**WORK TO COMPLETE:**
Write out again, word for word, the lines below from the line that holds "preocupas por tu limpiador o no le das" through the line that holds "detectaron rastros de cocaína.", omitting pictures.

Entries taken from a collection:
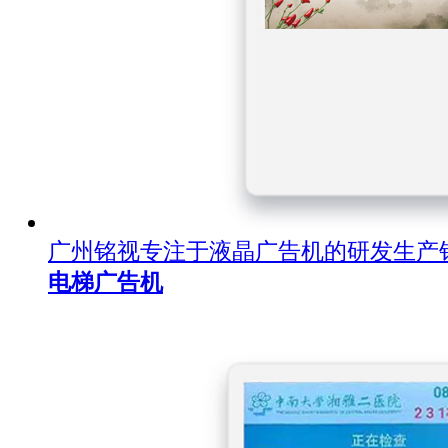
广州铭视专注于液晶广告机的研发生产
电梯广告机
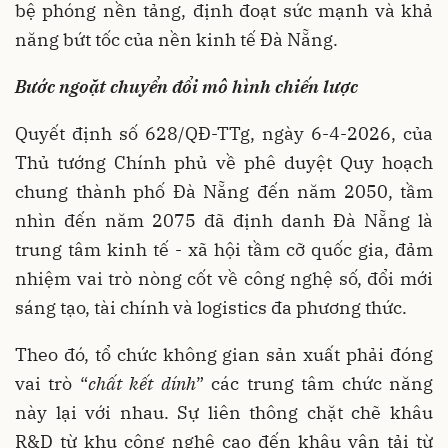
bệ phóng nền tảng, định đoạt sức mạnh và khả
năng bứt tốc của nền kinh tế Đà Nẵng.
Bước ngoặt chuyển đổi mô hình chiến lược
Quyết định số 628/QĐ-TTg, ngày 6-4-2026, của
Thủ tướng Chính phủ về phê duyệt Quy hoạch
chung thành phố Đà Nẵng đến năm 2050, tầm
nhìn đến năm 2075 đã định danh Đà Nẵng là
trung tâm kinh tế - xã hội tầm cỡ quốc gia, đảm
nhiệm vai trò nòng cốt về công nghệ số, đổi mới
sáng tạo, tài chính và logistics đa phương thức.
Theo đó, tổ chức không gian sản xuất phải đóng
vai trò “
chất kết dính
” các trung tâm chức năng
này lại với nhau. Sự liên thông chặt chẽ khâu
R&D từ khu công nghệ cao đến khâu vận tải từ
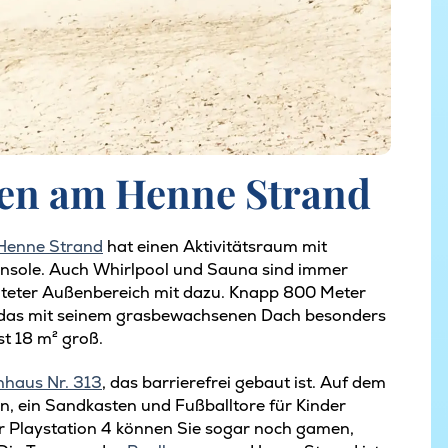
len am Henne Strand
Henne Strand
hat einen Aktivitätsraum mit
elkonsole. Auch Whirlpool und Sauna sind immer
lteter Außenbereich mit dazu. Knapp 800 Meter
 das mit seinem grasbewachsenen Dach besonders
st 18 m² groß.
enhaus Nr. 313
, das barrierefrei gebaut ist. Auf dem
, ein Sandkasten und Fußballtore für Kinder
er Playstation 4 können Sie sogar noch gamen,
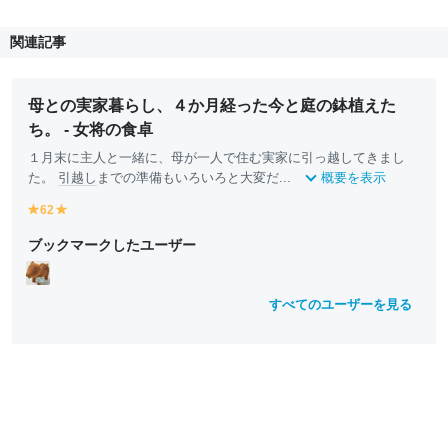
関連記事
母との実家暮らし、４か月経った今と庭の鉢植えた
ち。 - 女将の食卓
１月末に主人と一緒に、母が一人で住む実家に引っ越してきまし
た。
引越し
までの準備もいろいろと大変だ...
概要を表示
62
y
y
e
e
ブックマークしたユーザー
ll
ll
o
o
w
w
すべてのユーザーを見る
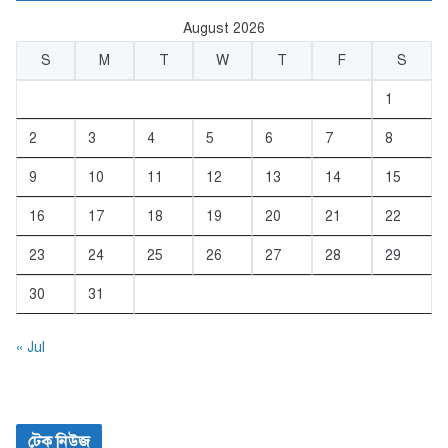
August 2026
S
M
T
W
T
F
S
1
2
3
4
5
6
7
8
9
10
11
12
13
14
15
16
17
18
19
20
21
22
23
24
25
26
27
28
29
30
31
« Jul
টেক নিউজ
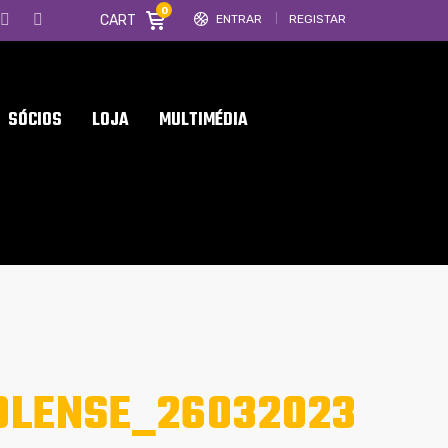
0
CART
ENTRAR
REGISTAR
SÓCIOS
LOJA
MULTIMÉDIA
OLENSE_26032023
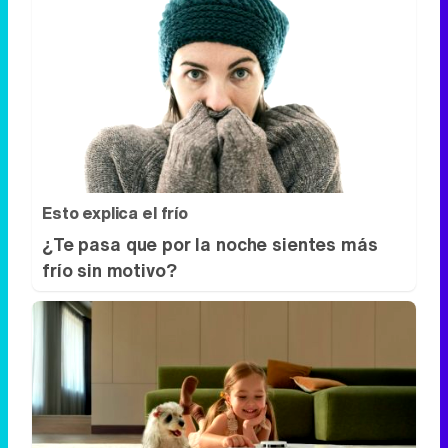
Esto explica el frío
¿Te pasa que por la noche sientes más
frío sin motivo?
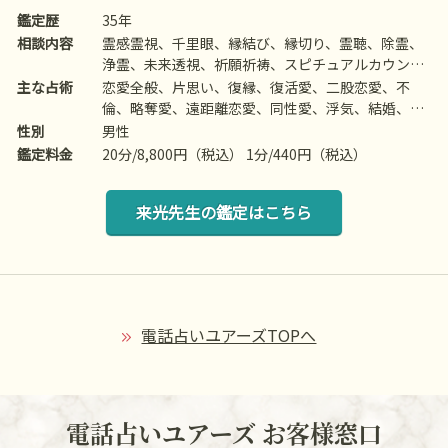
鑑定歴
35年
相談内容
霊感霊視、千里眼、縁結び、縁切り、霊聴、除霊、
浄霊、未来透視、祈願祈祷、スピチュアルカウンセ
リング、波動修正、思念伝達、引き寄せ、ヒーリン
主な占術
恋愛全般、片思い、復縁、復活愛、二股恋愛、不
グ、チャネリング、オーラ、チャクラ、前世/過去
倫、略奪愛、遠距離恋愛、同性愛、浮気、結婚、離
世、守護霊対話、死者との対話、霊障除去、先祖供
婚、夫婦問題、家庭/家族問題、親子、育児、教育、
性別
男性
養、写真供養、人形供養、過去世供養、高次との交
介護、引っ越し、仕事全般、適職、経営、進路、人
鑑定料金
20分/8,800円（税込） 1分/440円（税込）
信、アニマルコミニケーション、呪術、魂入/魂抜、
間関係、相性、ママ友、相手の気持ち、人生相談、
命名/改名など
開運、運勢、健康、金銭、動物、故人、心霊相談な
来光先生の鑑定はこちら
ど
電話占いユアーズTOPへ
電話占いユアーズ お客様窓口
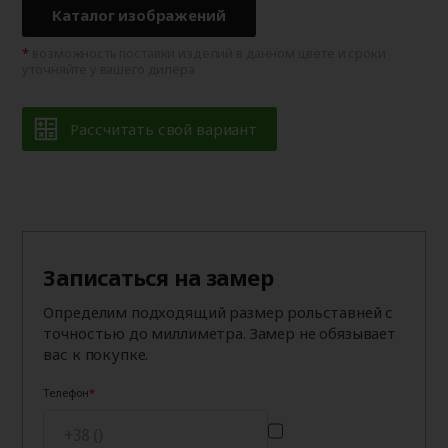
Каталог изображений
возможность поставки изделий в данном цвете и сроки
уточняйте у вашего дилера
Рассчитать свой вариант
Записаться на замер
Определим подходящий размер рольставней с
точностью до миллиметра. Замер не обязывает
вас к покупке.
Телефон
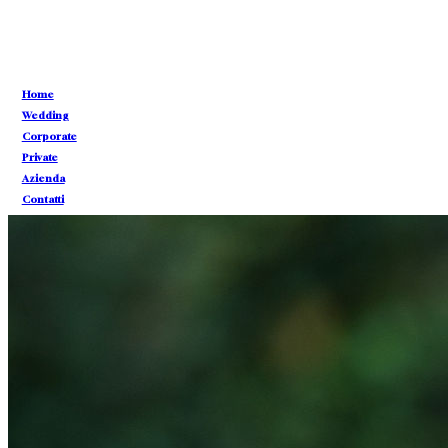
CONTATTI
Home
CONTATTI
Wedding
Corporate
Private
Azienda
Contatti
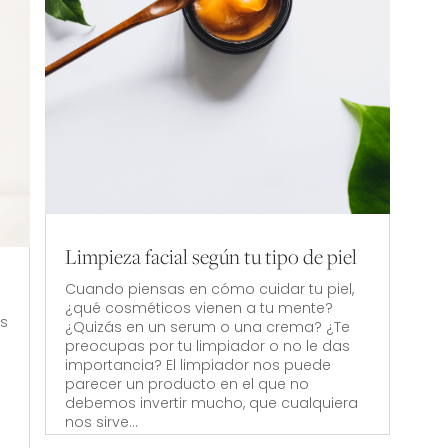
Limpieza facial según tu tipo de piel
Cuando piensas en cómo cuidar tu piel,
¿qué cosméticos vienen a tu mente?
es
¿Quizás en un serum o una crema? ¿Te
preocupas por tu limpiador o no le das
importancia? El limpiador nos puede
parecer un producto en el que no
debemos invertir mucho, que cualquiera
nos sirve...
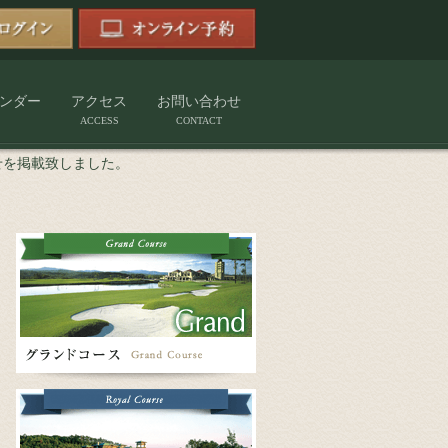
ンダー
アクセス
お問い合わせ
ACCESS
CONTACT
せを掲載致しました。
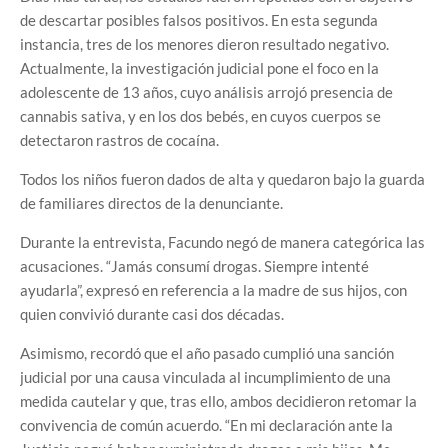
de descartar posibles falsos positivos. En esta segunda
instancia, tres de los menores dieron resultado negativo.
Actualmente, la investigación judicial pone el foco en la
adolescente de 13 años, cuyo análisis arrojó presencia de
cannabis sativa, y en los dos bebés, en cuyos cuerpos se
detectaron rastros de cocaína.
Todos los niños fueron dados de alta y quedaron bajo la guarda
de familiares directos de la denunciante.
Durante la entrevista, Facundo negó de manera categórica las
acusaciones. “Jamás consumí drogas. Siempre intenté
ayudarla”, expresó en referencia a la madre de sus hijos, con
quien convivió durante casi dos décadas.
Asimismo, recordó que el año pasado cumplió una sanción
judicial por una causa vinculada al incumplimiento de una
medida cautelar y que, tras ello, ambos decidieron retomar la
convivencia de común acuerdo. “En mi declaración ante la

**SOLUTION TO THE EXERCISE:**
preocupas por tu limpiador o no le das
importancia? El limpiador nos puede
parecer un producto en el que no
debemos invertir mucho, que cualquiera
nos sirve...
ンダー
アクセス
お問い合わせ
ACCESS
CONTACT
せを掲載致しました。
de descartar posibles falsos positivos. En esta segunda
instancia, tres de los menores dieron resultado negativo.
Actualmente, la investigación judicial pone el foco en la
adolescente de 13 años, cuyo análisis arrojó presencia de
cannabis sativa, y en los dos bebés, en cuyos cuerpos se
detectaron rastros de cocaína.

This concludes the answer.